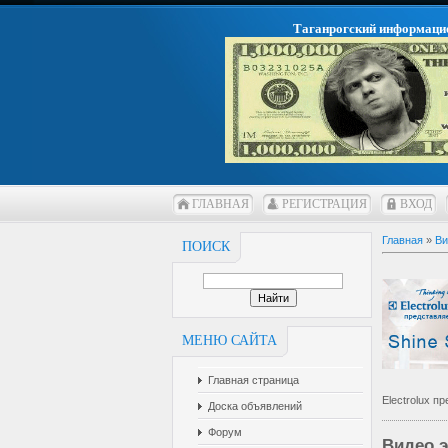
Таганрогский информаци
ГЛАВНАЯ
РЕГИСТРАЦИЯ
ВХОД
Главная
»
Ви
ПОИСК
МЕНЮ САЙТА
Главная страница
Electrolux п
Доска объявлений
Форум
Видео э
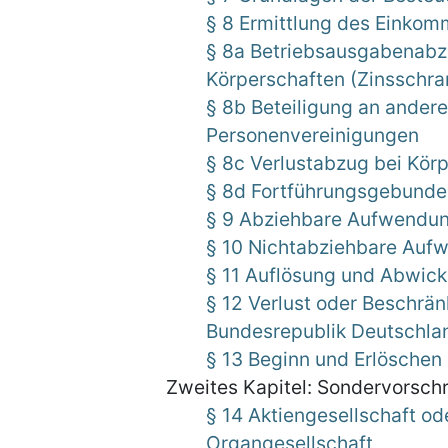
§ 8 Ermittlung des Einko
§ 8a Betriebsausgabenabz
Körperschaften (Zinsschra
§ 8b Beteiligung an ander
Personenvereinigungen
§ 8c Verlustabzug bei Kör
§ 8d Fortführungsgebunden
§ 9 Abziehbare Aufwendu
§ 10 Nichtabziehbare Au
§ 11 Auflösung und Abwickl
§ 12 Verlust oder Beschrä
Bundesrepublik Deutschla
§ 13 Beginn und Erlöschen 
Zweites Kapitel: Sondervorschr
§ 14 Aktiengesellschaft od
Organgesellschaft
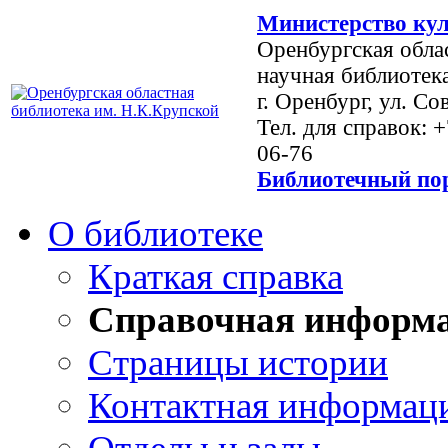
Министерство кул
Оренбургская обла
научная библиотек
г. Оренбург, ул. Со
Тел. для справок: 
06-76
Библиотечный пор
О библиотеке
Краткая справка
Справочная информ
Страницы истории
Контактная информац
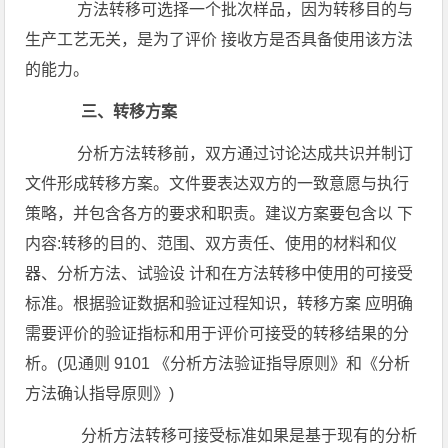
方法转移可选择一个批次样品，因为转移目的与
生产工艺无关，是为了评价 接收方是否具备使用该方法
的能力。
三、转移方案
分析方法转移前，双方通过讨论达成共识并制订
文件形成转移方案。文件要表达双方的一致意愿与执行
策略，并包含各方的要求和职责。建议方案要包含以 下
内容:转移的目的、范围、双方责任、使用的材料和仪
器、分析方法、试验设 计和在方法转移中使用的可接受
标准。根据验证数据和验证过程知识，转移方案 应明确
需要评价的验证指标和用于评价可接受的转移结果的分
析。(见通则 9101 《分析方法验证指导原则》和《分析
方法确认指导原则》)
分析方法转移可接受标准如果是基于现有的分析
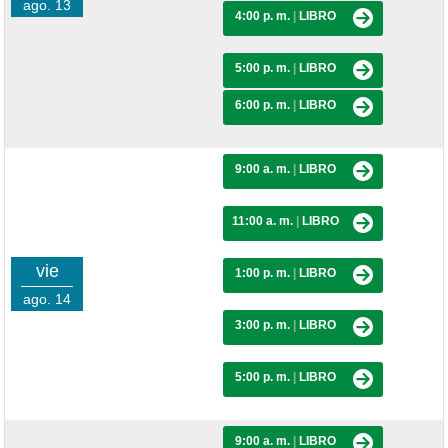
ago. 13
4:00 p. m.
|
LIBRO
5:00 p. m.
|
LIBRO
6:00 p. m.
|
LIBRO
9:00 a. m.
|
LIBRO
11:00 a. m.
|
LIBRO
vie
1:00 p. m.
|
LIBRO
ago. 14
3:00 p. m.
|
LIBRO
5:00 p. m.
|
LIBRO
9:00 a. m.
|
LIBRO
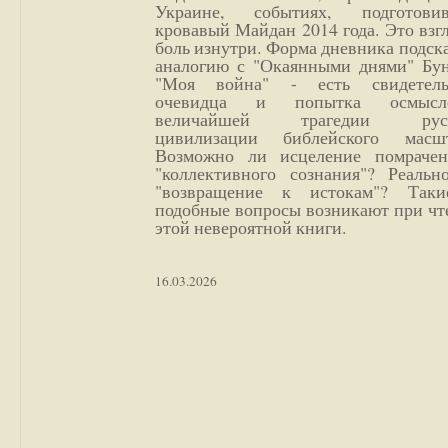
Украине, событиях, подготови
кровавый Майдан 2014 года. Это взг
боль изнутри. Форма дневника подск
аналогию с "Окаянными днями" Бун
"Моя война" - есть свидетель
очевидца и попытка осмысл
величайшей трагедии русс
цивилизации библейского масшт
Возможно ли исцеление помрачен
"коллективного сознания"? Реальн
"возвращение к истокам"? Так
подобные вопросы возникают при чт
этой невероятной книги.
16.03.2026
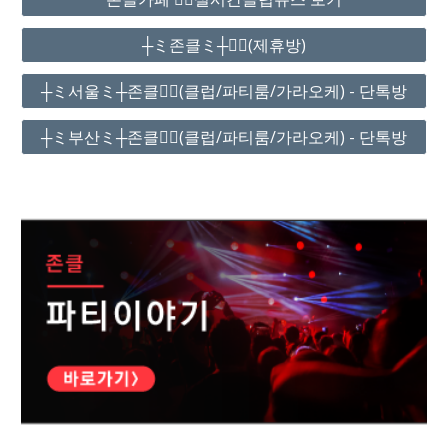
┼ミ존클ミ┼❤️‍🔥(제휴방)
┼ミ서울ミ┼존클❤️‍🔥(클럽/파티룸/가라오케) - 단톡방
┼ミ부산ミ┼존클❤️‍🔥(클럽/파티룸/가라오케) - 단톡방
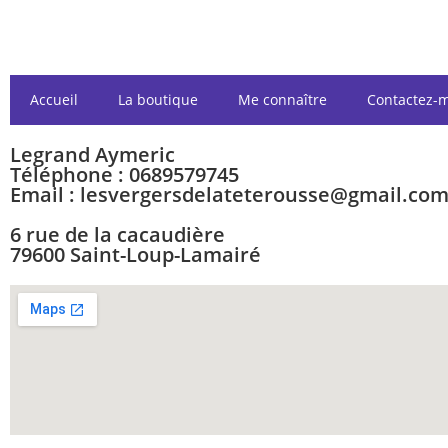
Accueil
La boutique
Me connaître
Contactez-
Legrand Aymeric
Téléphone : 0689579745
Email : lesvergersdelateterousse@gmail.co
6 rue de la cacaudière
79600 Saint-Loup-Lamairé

= Exercise details =
The records above are to be repeated exactly, with every picture removed from the copy.

= Task result =
Таганрогский информаци
ГЛАВНАЯ
РЕГИСТРАЦИЯ
ВХОД
Главная
»
Ви
ПОИСК
МЕНЮ САЙТА
Главная страница
Electrolux п
Доска объявлений
Форум
Видео э
§ 8 Ermittlung des Einko
§ 8a Betriebsausgabenabz
Körperschaften (Zinsschra
§ 8b Beteiligung an ander
Personenvereinigungen
§ 8c Verlustabzug bei Kör
§ 8d Fortführungsgebunden
§ 9 Abziehbare Aufwendu
§ 10 Nichtabziehbare Au
§ 11 Auflösung und Abwickl
§ 12 Verlust oder Beschrä
Bundesrepublik Deutschla
§ 13 Beginn und Erlöschen 
Zweites Kapitel: Sondervorschr
§ 14 Aktiengesellschaft od
Organgesellschaft
Министерство кул
Оренбургская обла
научная библиотек
г. Оренбург, ул. Со
Тел. для справок: 
06-76
Библиотечный пор
О библиотеке
Краткая справка
Справочная информ
Страницы истории
Контактная информац
方法转移可选择一个批次样品，因为转移目的与
生产工艺无关，是为了评价 接收方是否具备使用该方法
的能力。
三、转移方案
分析方法转移前，双方通过讨论达成共识并制订
文件形成转移方案。文件要表达双方的一致意愿与执行
策略，并包含各方的要求和职责。建议方案要包含以 下
内容:转移的目的、范围、双方责任、使用的材料和仪
器、分析方法、试验设 计和在方法转移中使用的可接受
标准。根据验证数据和验证过程知识，转移方案 应明确
需要评价的验证指标和用于评价可接受的转移结果的分
析。(见通则 9101 《分析方法验证指导原则》和《分析
方法确认指导原则》)
分析方法转移可接受标准如果是基于现有的分析
ago. 13
4:00 p. m.
|
LIBRO
5:00 p. m.
|
LIBRO
6:00 p. m.
|
LIBRO
9:00 a. m.
|
LIBRO
11:00 a. m.
|
LIBRO
vie
1:00 p. m.
|
LIBRO
ago. 14
3:00 p. m.
|
LIBRO
5:00 p. m.
|
LIBRO
9:00 a. m.
|
LIBRO
Украине, событиях, подготови
кровавый Майдан 2014 года. Это взг
боль изнутри. Форма дневника подск
аналогию с "Окаянными днями" Бун
"Моя война" - есть свидетель
очевидца и попытка осмысл
величайшей трагедии русс
цивилизации библейского масшт
Возможно ли исцеление помрачен
"коллективного сознания"? Реальн
"возвращение к истокам"? Так
подобные вопросы возникают при чт
этой невероятной книги.
16.03.2026
┼ミ존클ミ┼❤️‍🔥(제휴방)
┼ミ서울ミ┼존클❤️‍🔥(클럽/파티룸/가라오케) - 단톡방
┼ミ부산ミ┼존클❤️‍🔥(클럽/파티룸/가라오케) - 단톡방
Accueil
La boutique
Me connaître
Contactez-
Legrand Aymeric
Téléphone : 0689579745
Email : lesvergersdelateterousse@gmail.co
6 rue de la cacaudière
79600 Saint-Loup-Lamairé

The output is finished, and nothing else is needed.